- [Prompt]: Transcribe the records below in their entirety, and leave out each image.

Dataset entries
◇ ◇ ◇ ◇

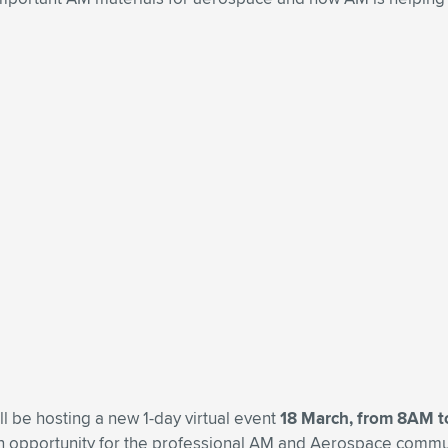
ll be hosting a new 1-day virtual event
18 March, from 8AM 
an opportunity for the professional AM and Aerospace commun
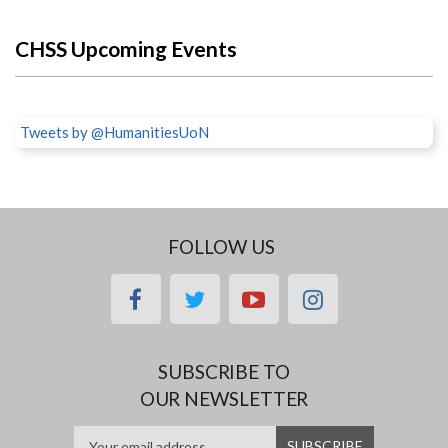
CHSS Upcoming Events
Tweets by @HumanitiesUoN
FOLLOW US
facebook
twitter
youtube
instagram
SUBSCRIBE TO
OUR NEWSLETTER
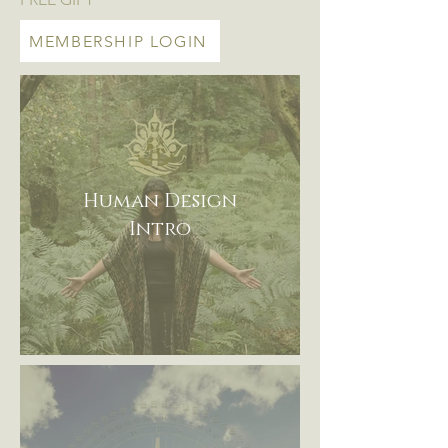
MEMBERSHIP LOGIN
Human Design
Intro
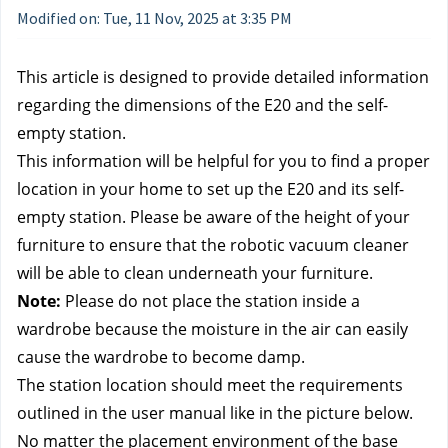
Modified on: Tue, 11 Nov, 2025 at 3:35 PM
This article is designed to provide detailed information
regarding the dimensions of the E20 and the self-
empty station.
This information will be helpful for you to find a proper
location in your home to set up the E20 and its self-
empty station. Please be aware of the height of your
furniture to ensure that the robotic vacuum cleaner
will be able to clean underneath your furniture.
Note:
Please do not place the station inside a
wardrobe because the moisture in the air can easily
cause the wardrobe to become damp.
The station location should meet the requirements
outlined in the user manual like in the picture below.
No matter the placement environment of the base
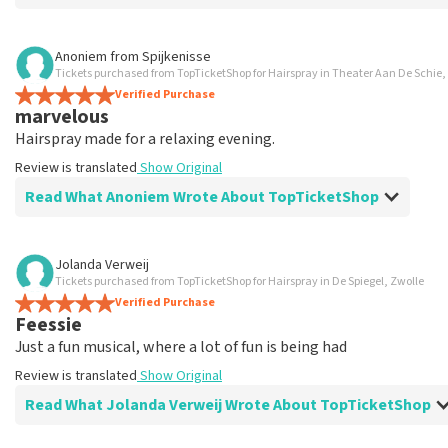
Review of Ingrid Overbeek about
TopTicketShop
Anoniem
from
Spijkenisse
Tickets purchased from TopTicketShop for Hairspray in Theater Aan De Schie
well
Verified Purchase
well
marvelous
Review is translated
Show Original
Hairspray made for a relaxing evening.
Review is translated
Show Original
Read What Anoniem Wrote About TopTicketShop
Review of Anoniem about
TopTicketShop
Jolanda Verweij
Tickets purchased from TopTicketShop for Hairspray in De Spiegel, Zwolle
Satisfied
Verified Purchase
Review is translated
Show Original
Feessie
Just a fun musical, where a lot of fun is being had
Review is translated
Show Original
Read What Jolanda Verweij Wrote About TopTicketShop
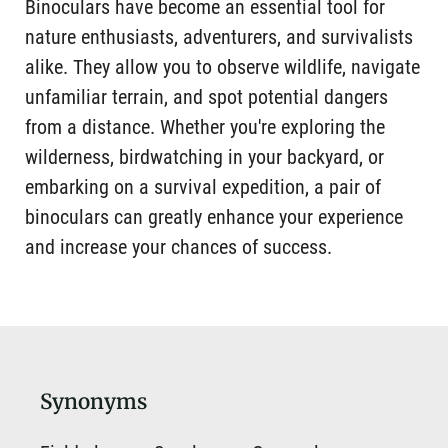
Binoculars have become an essential tool for
nature enthusiasts, adventurers, and survivalists
alike. They allow you to observe wildlife, navigate
unfamiliar terrain, and spot potential dangers
from a distance. Whether you're exploring the
wilderness, birdwatching in your backyard, or
embarking on a survival expedition, a pair of
binoculars can greatly enhance your experience
and increase your chances of success.
Synonyms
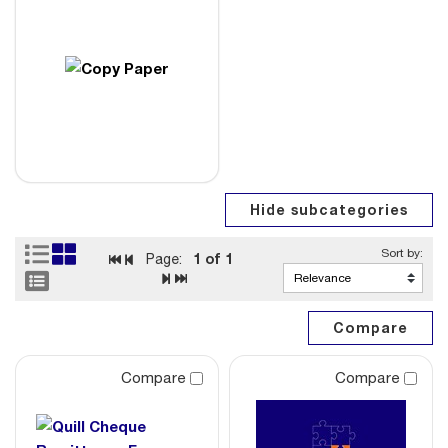
1
of 1
Page:
Compare
Compare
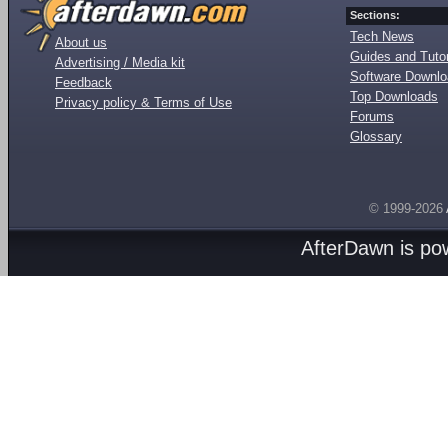
Sections:
Tech News
About us
Guides and Tutor
Advertising / Media kit
Software Downl
Feedback
Top Downloads
Privacy policy & Terms of Use
Forums
Glossary
© 1999-2026
AfterDawn is p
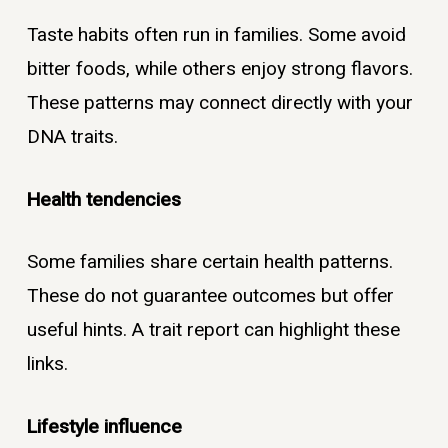
Taste habits often run in families. Some avoid
bitter foods, while others enjoy strong flavors.
These patterns may connect directly with your
DNA traits.
Health tendencies
Some families share certain health patterns.
These do not guarantee outcomes but offer
useful hints. A trait report can highlight these
links.
Lifestyle influence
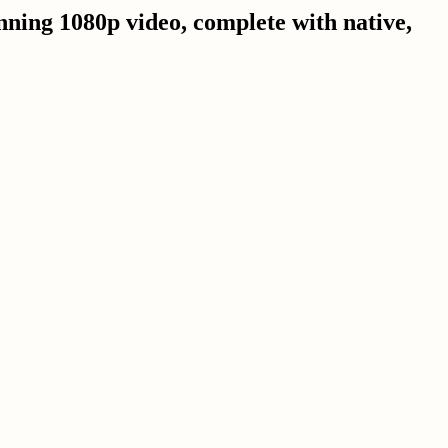
nning 1080p video, complete with native,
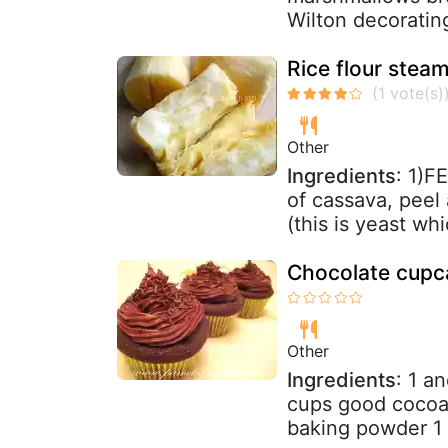
Wilton decoratin
Rice flour ste
Other
Ingredients
: 1)
of cassava, peel 
(this is yeast whi
Chocolate cupca
Other
Ingredients
: 1 a
cups good cocoa
baking powder 1 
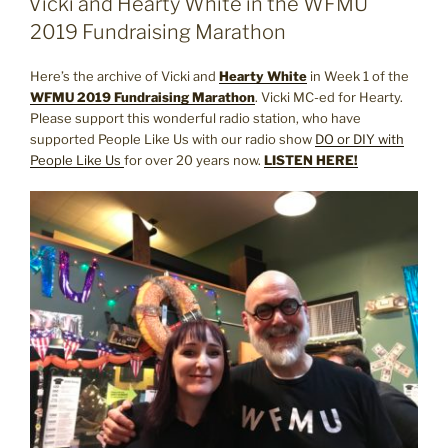
Vicki and Hearty White in the WFMU
2019 Fundraising Marathon
Here’s the archive of Vicki and
Hearty White
in Week 1 of the
WFMU 2019 Fundraising Marathon
. Vicki MC-ed for Hearty.
Please support this wonderful radio station, who have
supported People Like Us with our radio show
DO or DIY with
People Like Us
for over 20 years now.
LISTEN HERE!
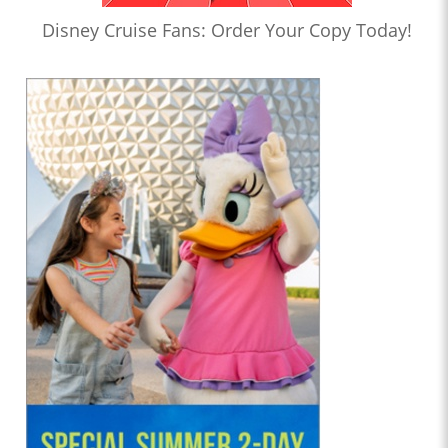
Disney Cruise Fans: Order Your Copy Today!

◇ ◇ ◇ ◇

- [Answer box]:
ll be hosting a new 1-day virtual event
18 March, from 8AM 
an opportunity for the professional AM and Aerospace commun
CHSS Upcoming Events
Tweets by @HumanitiesUoN
FOLLOW US
facebook
twitter
youtube
instagram
SUBSCRIBE TO
OUR NEWSLETTER
MEMBERSHIP LOGIN
Human Design
Intro
Modified on: Tue, 11 Nov, 2025 at 3:35 PM
This article is designed to provide detailed information
regarding the dimensions of the E20 and the self-
empty station.
This information will be helpful for you to find a proper
location in your home to set up the E20 and its self-
empty station. Please be aware of the height of your
furniture to ensure that the robotic vacuum cleaner
will be able to clean underneath your furniture.
Note:
Please do not place the station inside a
wardrobe because the moisture in the air can easily
cause the wardrobe to become damp.
The station location should meet the requirements
outlined in the user manual like in the picture below.
No matter the placement environment of the base
Review of Ingrid Overbeek about
TopTicketShop
Anoniem
from
Spijkenisse
Tickets purchased from TopTicketShop for Hairspray in Theater Aan De Schie
well
Verified Purchase
well
marvelous
Review is translated
Show Original
Hairspray made for a relaxing evening.
Review is translated
Show Original
Read What Anoniem Wrote About TopTicketShop
Review of Anoniem about
TopTicketShop
Jolanda Verweij
Tickets purchased from TopTicketShop for Hairspray in De Spiegel, Zwolle
Satisfied
Verified Purchase
Review is translated
Show Original
Feessie
Just a fun musical, where a lot of fun is being had
Review is translated
Show Original
Read What Jolanda Verweij Wrote About TopTicketShop
Binoculars have become an essential tool for
nature enthusiasts, adventurers, and survivalists
alike. They allow you to observe wildlife, navigate
unfamiliar terrain, and spot potential dangers
from a distance. Whether you're exploring the
wilderness, birdwatching in your backyard, or
embarking on a survival expedition, a pair of
binoculars can greatly enhance your experience
and increase your chances of success.
Synonyms
1
of 1
Page:
Compare
Compare
Sections:
Tech News
About us
Guides and Tutor
Advertising / Media kit
Software Downl
Feedback
Top Downloads
Privacy policy & Terms of Use
Forums
Glossary
© 1999-2026
AfterDawn is p
Taste habits often run in families. Some avoid
bitter foods, while others enjoy strong flavors.
These patterns may connect directly with your
DNA traits.
Health tendencies
Some families share certain health patterns.
These do not guarantee outcomes but offer
useful hints. A trait report can highlight these
links.
Lifestyle influence
nning 1080p video, complete with native,
Wilton decoratin
Rice flour ste
Other
Ingredients
: 1)
of cassava, peel 
(this is yeast whi
Chocolate cupca
Other
Ingredients
: 1 a
cups good cocoa
baking powder 1 
Vicki and Hearty White in the WFMU
2019 Fundraising Marathon
Here’s the archive of Vicki and
Hearty White
in Week 1 of the
WFMU 2019 Fundraising Marathon
. Vicki MC-ed for Hearty.
Please support this wonderful radio station, who have
supported People Like Us with our radio show
DO or DIY with
People Like Us
for over 20 years now.
LISTEN HERE!
Disney Cruise Fans: Order Your Copy Today!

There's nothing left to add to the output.